For the unhappy citizenry, the result can only really ultimately be confusion. The increasing sense among the electorate is that, whoever they vote for, it’s difficult to discern any difference in outcome. This is because large numbers of the public have intuited that the legislature, who are the elected representatives of the public, don’t actually make much in the way of law anymore, and that the Government and its technical experts, quangos and ‘stakeholders’ are the only game in town. Very few people know quite how to articulate why this is, but the answer is in a sense very clear: it’s because there has been a concerted effort on the part of successive Governments (aided and abetted by supine Parliaments – let’s be scrupulously fair) to make sure that this should be so.

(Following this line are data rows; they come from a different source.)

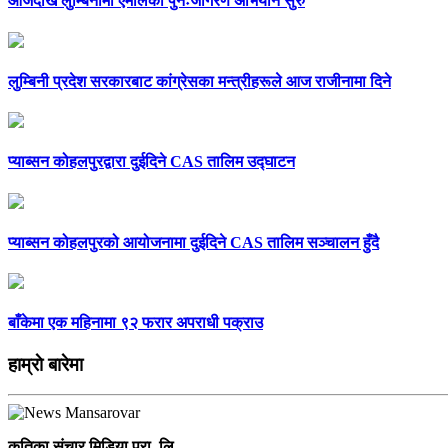
आजदेखि लुम्बिनीमा एमालेको पुनःजागरण अभियान सुरु
लुम्बिनी प्रदेश सरकारबाट कांग्रेसका मन्त्रीहरूले आज राजीनामा दिने
प्याब्सन कोहलपुरद्वारा दुईदिने CAS तालिम उद्घाटन
प्याब्सन कोहलपुरको आयोजनामा दुईदिने CAS तालिम सञ्चालन हुँदै
बाँकेमा एक महिनामा ९२ फरार अपराधी पक्राउ
हाम्राे बारेमा
कृतिका संचार मिडिया प्रा. लि.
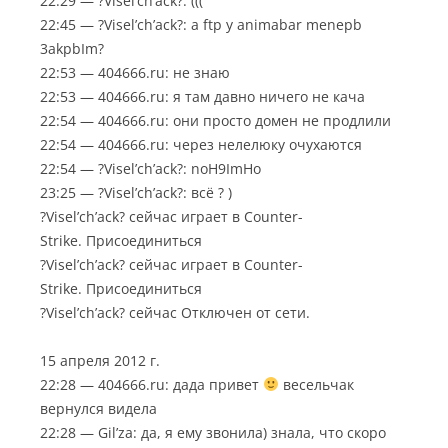
22:29 — ?Visel’ch’ack?: (((
22:45 — ?Visel’ch’ack?: a ftp y animabar menepb
3akpbIm?
22:53 — 404666.ru: не знаю
22:53 — 404666.ru: я там давно ничего не кача
22:54 — 404666.ru: они просто домен не продлили
22:54 — 404666.ru: через нелелюку очухаются
22:54 — ?Visel’ch’ack?: noH9ImHo
23:25 — ?Visel’ch’ack?: всё ? )
?Visel’ch’ack? сейчас играет в Counter-
Strike. Присоединиться
?Visel’ch’ack? сейчас играет в Counter-
Strike. Присоединиться
?Visel’ch’ack? сейчас Отключен от сети.
15 апреля 2012 г.
22:28 — 404666.ru: дада привет
весельчак
вернулся видела
22:28 — Gil’za: да, я ему звонила) знала, что скоро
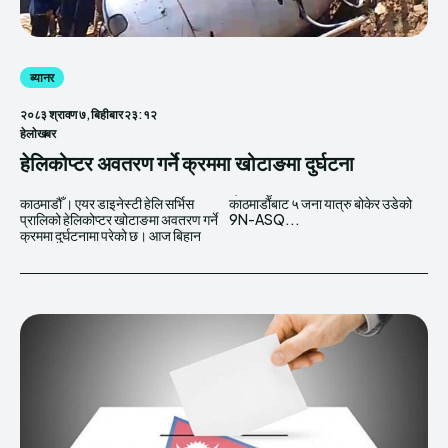
ब्यानर
२०८३ श्रावण ७, बिहीबार २३:१२
हेलाेखबर
हेलिकोप्टर अवतरण गर्ने क्रममा खोटाङमा दुर्घटना
काठमाडौँ । एयर डाइनेस्टी हेलि सर्भिस
काठमाडौंबाट ५ जना यात्रु बोकेर उडेको
प्रालिको हेलिकोप्टर खोटाङमा अवतरण गर्ने
9N-ASQ...
क्रममा दुर्घटनामा परेको छ। आज बिहान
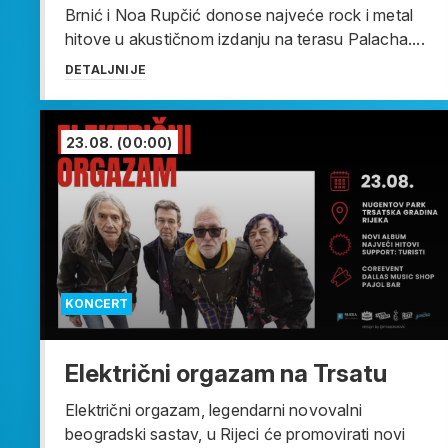
Brnić i Noa Rupčić donose najveće rock i metal
hitove u akustičnom izdanju na terasu Palacha....
DETALJNIJE
23.08.
(00:00)
KONCERT
Električni orgazam na Trsatu
Električni orgazam, legendarni novovalni
beogradski sastav, u Rijeci će promovirati novi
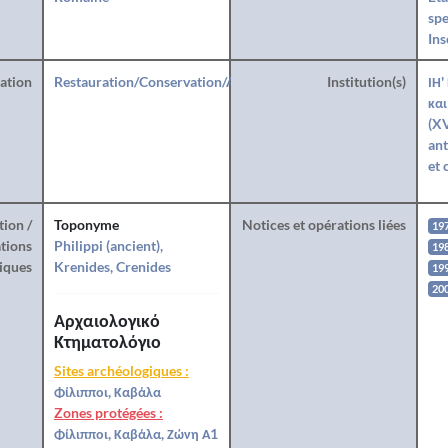
spe
Ins
ration
Restauration/Conservation/Anastylose
Institution(s)
ΙΗ'
και
(XV
ant
et 
tion /
Toponyme
Notices et opérations liées
19
tions
Philippi (ancient),
19
iques
Krenides, Crenides
19
20
Αρχαιολογικό
Κτηματολόγιο
Sites archéologiques :
Φίλιπποι, Καβάλα
Zones protégées :
Φίλιπποι, Καβάλα, Ζώνη Α1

One is tempted, then, to wonder: what if people like Chris Packham were to use their power and influence to raise public awareness about the reasons for how poorly we are governed, rather than pursuing quixotic, hare-brained litigation like the one in question? We might actually then begin to see some changes. But that, of course, will never happen, and this speaks directly to one of our truly intractable problems: we have a political and media establishment (‘elite’ is too strong a term) who see absolutely nothing wrong with the way of governing that I have described, as long as it is their side who is in charge. For Packham, embedded within that establishment, the problem is not in principle that the PM and his mates in Cabinet get to issue whatever decrees they see fit like khans of the steppe. The problem is that it’s a Tory PM doing it, and his decrees are wrong. And the law should therefore intervene.
Packham only cares about substance, in other words, not procedure. And almost everybody in his circles thinks the same way. They don’t have any conception of the truth: that it is actually procedure that is everything. If you get the governing procedures right, such as to ensure that public bodies (including governments) make decisions in the proper way, then wise policy will likely follow. If you let procedure decay, decision-makers start pursuing personal interests and hobby horses. And that, to bring us full circle, is precisely the underlying philosophy of judicial review within the English constitution. When the procedure is right, wisdom prevails. The issue we confront is not just that the procedure has gone very badly wrong, but that we have ceased to have any interest in getting it right. This, I’m afraid, makes good policy – in any area – a decreasingly likely proposition.